INFORMATION PROVIDED.

▬▬▬

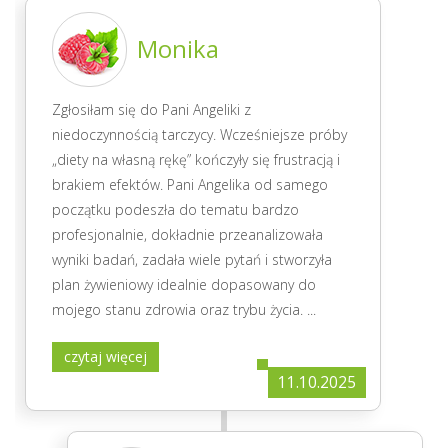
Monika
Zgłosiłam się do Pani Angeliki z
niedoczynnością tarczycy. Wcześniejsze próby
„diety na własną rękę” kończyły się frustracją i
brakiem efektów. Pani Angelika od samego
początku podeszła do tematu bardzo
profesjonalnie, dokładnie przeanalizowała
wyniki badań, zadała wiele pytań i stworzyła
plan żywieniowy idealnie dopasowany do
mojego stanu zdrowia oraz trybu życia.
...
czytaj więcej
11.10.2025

▬▬▬

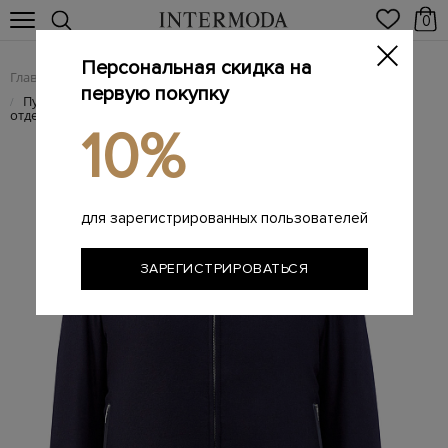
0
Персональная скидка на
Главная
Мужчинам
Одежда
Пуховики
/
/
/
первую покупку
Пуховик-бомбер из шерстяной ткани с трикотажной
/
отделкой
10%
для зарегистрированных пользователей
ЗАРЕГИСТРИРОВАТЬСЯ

▬▬▬

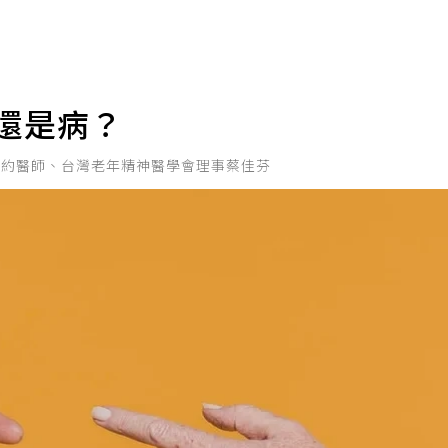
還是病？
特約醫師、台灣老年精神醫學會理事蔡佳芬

▬▬▬

THE TASK. How many of the lines in the material hold the word "Pani"? Give that number alone.

ANSWER FOR THIS EXERCISE. 2